特許文献1に、地盤改良装置が開示されている。地盤改良装置は、次の構成を備えている。すなわち、地盤上に配置される掘削機が備えたオーガロッドの下端部に配置されるロッド本体と、掘削翼と、掘削翼よりもロッド本体の上部に配置され改良対象土を撹拌する撹拌翼と、掘削翼および撹拌翼の途中に配置され改良対象土に処理剤(セメントスラリー)を突出する吐出翼とを備えている。

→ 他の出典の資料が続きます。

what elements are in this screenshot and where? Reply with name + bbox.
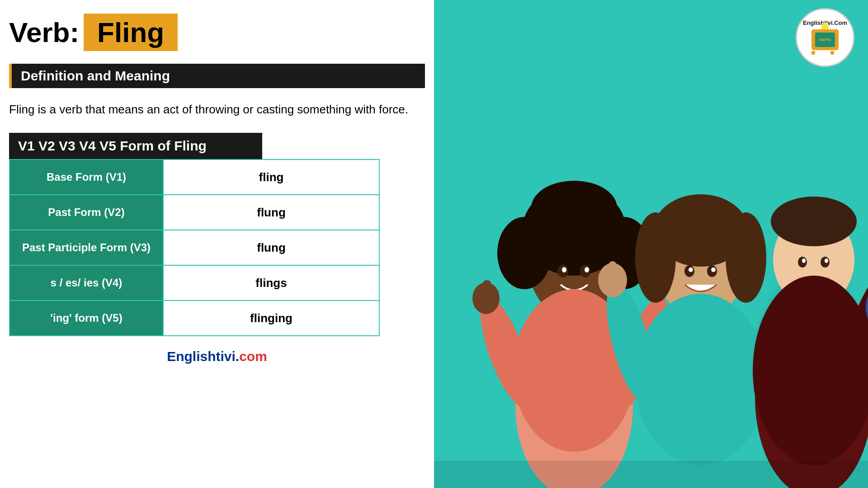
form-label-0: Base Form (V1) (9, 160, 163, 195)
svg-point-37 (802, 258, 806, 263)
table-row: 'ing' form (V5)flinging (9, 300, 379, 336)
svg-point-21 (726, 212, 766, 303)
svg-rect-14 (483, 280, 491, 298)
brand-red: com (239, 349, 267, 364)
svg-point-34 (771, 197, 857, 246)
svg-point-4 (497, 217, 552, 289)
verb-label: Verb: (9, 16, 79, 48)
verb-header: Verb: Fling (9, 14, 425, 51)
form-label-1: Past Form (V2) (9, 195, 163, 230)
table-row: s / es/ ies (V4)flings (9, 265, 379, 300)
svg-rect-29 (609, 261, 617, 281)
brand-dot: . (236, 349, 239, 364)
form-label-4: 'ing' form (V5) (9, 300, 163, 336)
verb-word: Fling (84, 14, 178, 51)
table-row: Past Form (V2)flung (9, 195, 379, 230)
forms-table: Base Form (V1)flingPast Form (V2)flungPa… (9, 159, 380, 336)
svg-point-24 (689, 267, 693, 272)
left-panel: Verb: Fling Definition and Meaning Fling… (0, 0, 434, 488)
form-label-2: Past Participle Form (V3) (9, 230, 163, 265)
svg-point-38 (825, 258, 828, 263)
svg-point-6 (531, 181, 617, 235)
definition-text: Fling is a verb that means an act of thr… (9, 101, 425, 118)
svg-point-9 (562, 267, 566, 272)
people-illustration (434, 0, 868, 488)
form-value-1: flung (163, 195, 379, 230)
form-label-3: s / es/ ies (V4) (9, 265, 163, 300)
definition-heading: Definition and Meaning (9, 64, 425, 88)
form-value-3: flings (163, 265, 379, 300)
table-row: Past Participle Form (V3)flung (9, 230, 379, 265)
forms-heading: V1 V2 V3 V4 V5 Form of Fling (9, 133, 262, 159)
form-value-0: fling (163, 160, 379, 195)
footer-brand: Englishtivi.com (9, 349, 425, 364)
svg-point-26 (635, 294, 766, 465)
svg-point-10 (585, 267, 589, 272)
table-row: Base Form (V1)fling (9, 160, 379, 195)
form-value-2: flung (163, 230, 379, 265)
svg-point-25 (711, 267, 716, 272)
form-value-4: flinging (163, 300, 379, 336)
svg-rect-42 (434, 461, 868, 488)
right-panel: Englishtivi.Com WE♥U (434, 0, 868, 488)
brand-blue: Englishtivi (167, 349, 236, 364)
svg-point-20 (635, 212, 676, 303)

掘削機に設けられるオーガロッドは、掘削機に対して上下動可能とされ、且つ軸心方向を中心に正逆回転可能に設けられ、この動作に伴って、ロッド本体も上下動可能であり、正逆回転可能とするものである。また、掘削翼は、掘削用ブレードと、掘削用ブレードにおいて正転方向の前端部に突設されるビットと、後端部に設けられる下部撹拌プレートとを備える。
上記地盤改良装置を用いた地盤改良工法の概要を説明する。この地盤改良工法は、オーガロッドの下部にロッド本体を組付けることで地盤改良装置をオーガロッドに組付け、オーガロッドを正回転させて、地盤改良装置を地盤に対して貫入させると、掘削用ブレードのビットが地盤を掘削して貫入し、吐出翼が、処理剤を改良対象土に吐出し、撹拌翼により処理剤と改良対象土を撹拌する。そして、地盤改良装置を逆回転させると、これらを引抜く途中でも、撹拌翼により処理剤と改良対象土とが撹拌される。
実開昭56−125423号公報
ところで、地盤改良装置の正転時、掘削用ブレードのビットで掘削されて掘削用ブレードですくい上げられた土は、下部撹拌プレート(図の符号8,9)で撹拌されると特許文献1の地盤改良装置に記載されている。しかしながら、特許文献1では、下部撹拌プレート(8)で土を垂直面内で撹拌し、下部撹拌プレート(9)が水平面内で撹拌するため、下部撹拌プレート(8,9)が回転抵抗となって掘削効率が悪くなる。
そこで本発明は、掘削効率を維持しつつ、処理剤と改良対象土の撹拌が円滑に行われる地盤改良装置の提供を目的とする。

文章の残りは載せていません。